Jarome Luai's shoulder has survived its toughest test with the Penrith five-eighth getting through the Panthers' preliminary final win over the Storm unscathed.
Luai made a safe return for the Panthers in their 38-4 domination of the Storm, as they booked their spot in a fourth straight grand final next Sunday night.
Penrith's dominance allowed Luai to leave the field with 22 minutes to go on Friday, having shown no signs of last month's dislocation that threatened to end his season early.
The 26-year-old did not require ice nor any special attention on the joint after the game, in another good sign for the Panthers.
"He's very courageous. Not just physically, but just mentally with the way he's approached this whole injury," coach Ivan Cleary said.
"From the moment he came off that night against the Eels he was saying all the positive things and then the next day.
"Everyone was talking about this week, but for us it wasn't really in doubt.
"There's obviously some management of risk there.
"But he just went 100 per cent in everything and I think that certainly helped him to be able to play like he did tonight."
Luai's fitness boost topped a largely clean bill of health for the Panthers, whose only injured player remains Taylan May after he ruptured his ACL in February.

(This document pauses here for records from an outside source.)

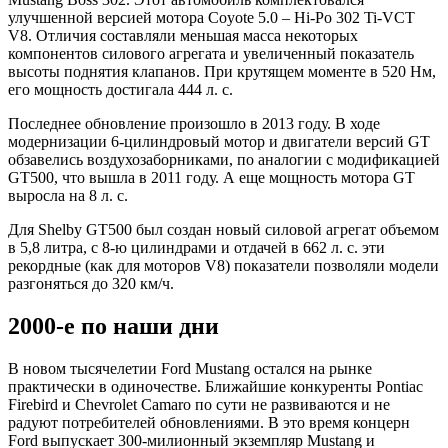
улучшенной версией мотора Coyote 5.0 – Hi-Po 302 Ti-VCT
V8. Отличия составляли меньшая масса некоторых
компонентов силового агрегата и увеличенный показатель
высоты поднятия клапанов. При крутящем моменте в 520 Нм,
его мощность достигала 444 л. с.
Последнее обновление произошло в 2013 году. В ходе
модернизации 6-цилиндровый мотор и двигатели версий GT
обзавелись воздухозаборниками, по аналогии с модификацией
GT500, что вышла в 2011 году. А еще мощность мотора GT
выросла на 8 л. с.
Для Shelby GT500 был создан новый силовой агрегат объемом
в 5,8 литра, с 8-ю цилиндрами и отдачей в 662 л. с. эти
рекордные (как для моторов V8) показатели позволяли модели
разгоняться до 320 км/ч.
2000-е по наши дни
В новом тысячелетии Ford Mustang остался на рынке
практически в одиночестве. Ближайшие конкуренты Pontiac
Firebird и Chevrolet Camaro по сути не развиваются и не
радуют потребителей обновлениями. В это время концерн
Ford выпускает 300-милионный экземпляр Mustang и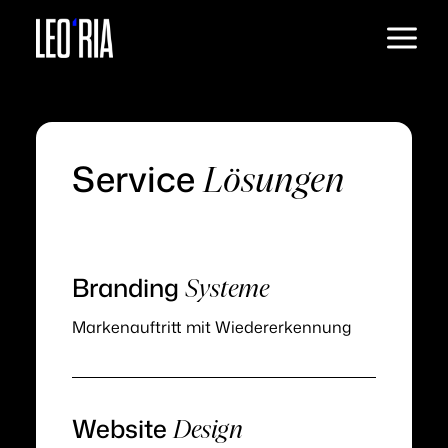
FALLSTUDIEN
LEISTUNGEN
Service
Wir sorgen dafür, dass
Lösungen
Interessenten deinen
Wert
und sich
sofort erkennen
bewusst für dich
Branding
Systeme
entscheiden.
Markenauftritt mit Wiedererkennung
Unverbindliche Analyse anfragen
Website
Design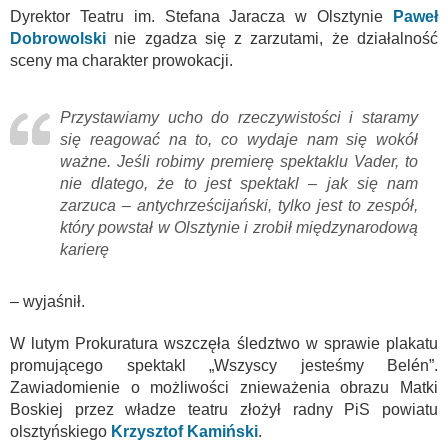
Dyrektor Teatru im. Stefana Jaracza w Olsztynie
Paweł
Dobrowolski
nie zgadza się z zarzutami, że działalność
sceny ma charakter prowokacji.
Przystawiamy ucho do rzeczywistości i staramy
się reagować na to, co wydaje nam się wokół
ważne. Jeśli robimy premierę spektaklu Vader, to
nie dlatego, że to jest spektakl – jak się nam
zarzuca – antychrześcijański, tylko jest to zespół,
który powstał w Olsztynie i zrobił międzynarodową
karierę
– wyjaśnił.
W lutym Prokuratura wszczęła śledztwo w sprawie plakatu
promującego spektakl „Wszyscy jesteśmy Belén”.
Zawiadomienie o możliwości znieważenia obrazu Matki
Boskiej przez władze teatru złożył radny PiS powiatu
olsztyńskiego
Krzysztof Kamiński
.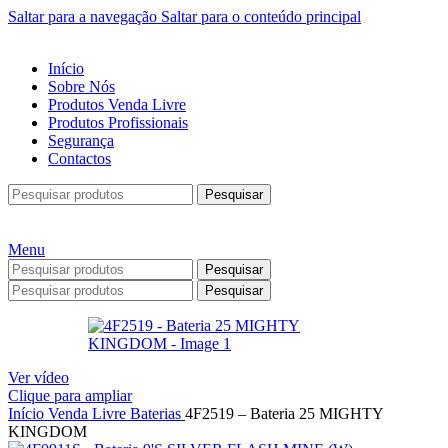
Saltar para a navegação
Saltar para o conteúdo principal
Início
Sobre Nós
Produtos Venda Livre
Produtos Profissionais
Segurança
Contactos
Pesquisar
Menu
Pesquisar
Pesquisar
Ver vídeo
Clique para ampliar
Início
Venda Livre
Baterias
4F2519 – Bateria 25 MIGHTY
KINGDOM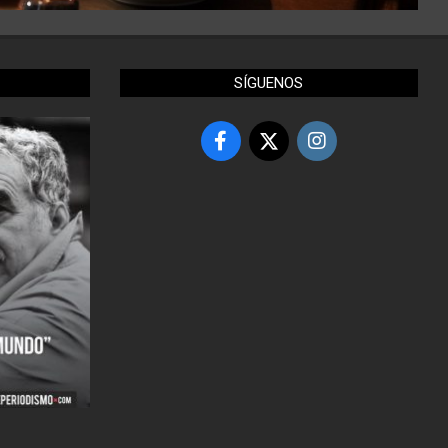
SÍGUENOS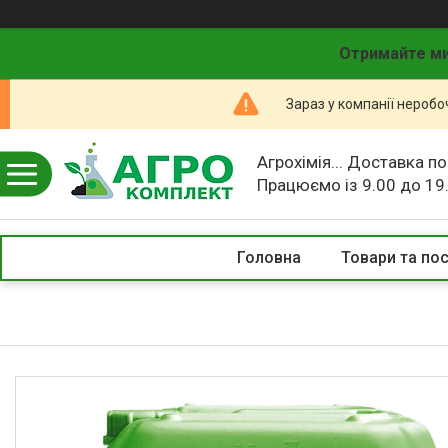
Отримайте ми
Зараз у компанії неробо
Агрохімія... Доставка по
Працюємо із 9.00 до 19
Головна
Товари та по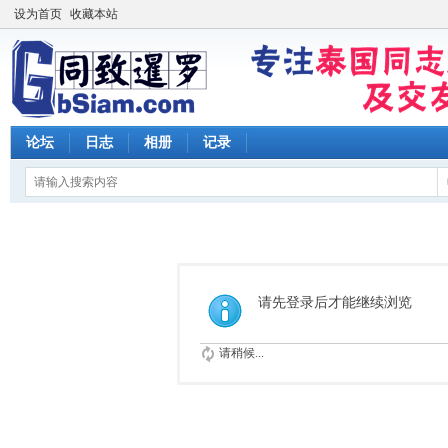
设为首页
收藏本站
论坛
日志
相册
记录
请先登录后才能继续浏览
请稍候...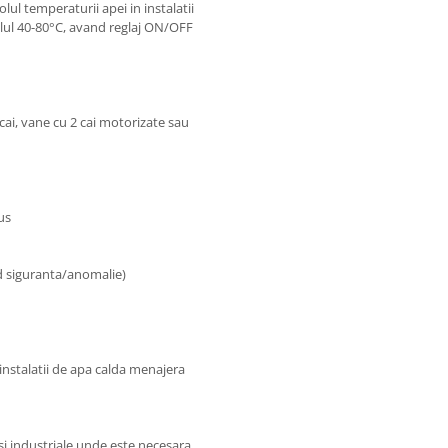
lul temperaturii apei in instalatii
alul 40-80°C, avand reglaj ON/OFF
 cai, vane cu 2 cai motorizate sau
us
od siguranta/anomalie)
 instalatii de apa calda menajera
si industriale unde este necesara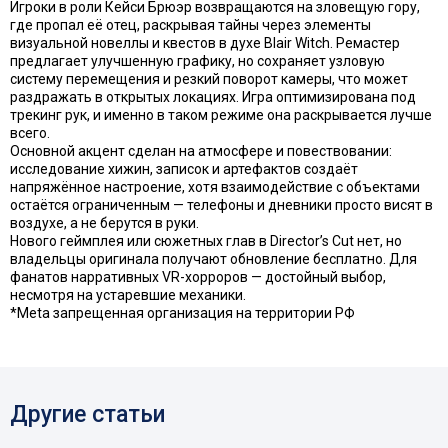
Игроки в роли Кейси Брюэр возвращаются на зловещую гору,
где пропал её отец, раскрывая тайны через элементы
визуальной новеллы и квестов в духе Blair Witch. Ремастер
предлагает улучшенную графику, но сохраняет узловую
систему перемещения и резкий поворот камеры, что может
раздражать в открытых локациях. Игра оптимизирована под
трекинг рук, и именно в таком режиме она раскрывается лучше
всего.
Основной акцент сделан на атмосфере и повествовании:
исследование хижин, записок и артефактов создаёт
напряжённое настроение, хотя взаимодействие с объектами
остаётся ограниченным — телефоны и дневники просто висят в
воздухе, а не берутся в руки.
Нового геймплея или сюжетных глав в Director’s Cut нет, но
владельцы оригинала получают обновление бесплатно. Для
фанатов нарративных VR-хорроров — достойный выбор,
несмотря на устаревшие механики.
*Meta запрещенная организация на территории РФ
Другие статьи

Penrith will enter the decider against either Brisbane or the Warriors in arguably better form than they have their last three grand finals, with Friday night's win the club's biggest ever in a final.
They were also able to beat the Warriors 32-6 in week one of the finals, having conceded just four tries in their past four hours of football.
Friday night's victory over the Storm makes Penrith only the fifth side to reach four straight grand finals since end-of-season deciders became mandatory in 1954.
It also has the Panthers poised to become the first team since Parramatta in 1981-83 to win three straight titles.
But Penrith have long tried to hammer into their players that every year is its own campaign, changing jerseys and off-field themes to try to create a fresh hunger in the group.
"It's so hard to make any grand final. So I'm sort of trying to think along those lines at the moment rather than the rest," Cleary said.
"Because with the rest there's so many people who were involved, people that aren't even in our club anymore who had such important roles.
"But just for this group, and this year and just the season we've had, to be able to go out and deliver that sort of performance ... I'm just very proud of everyone at the club."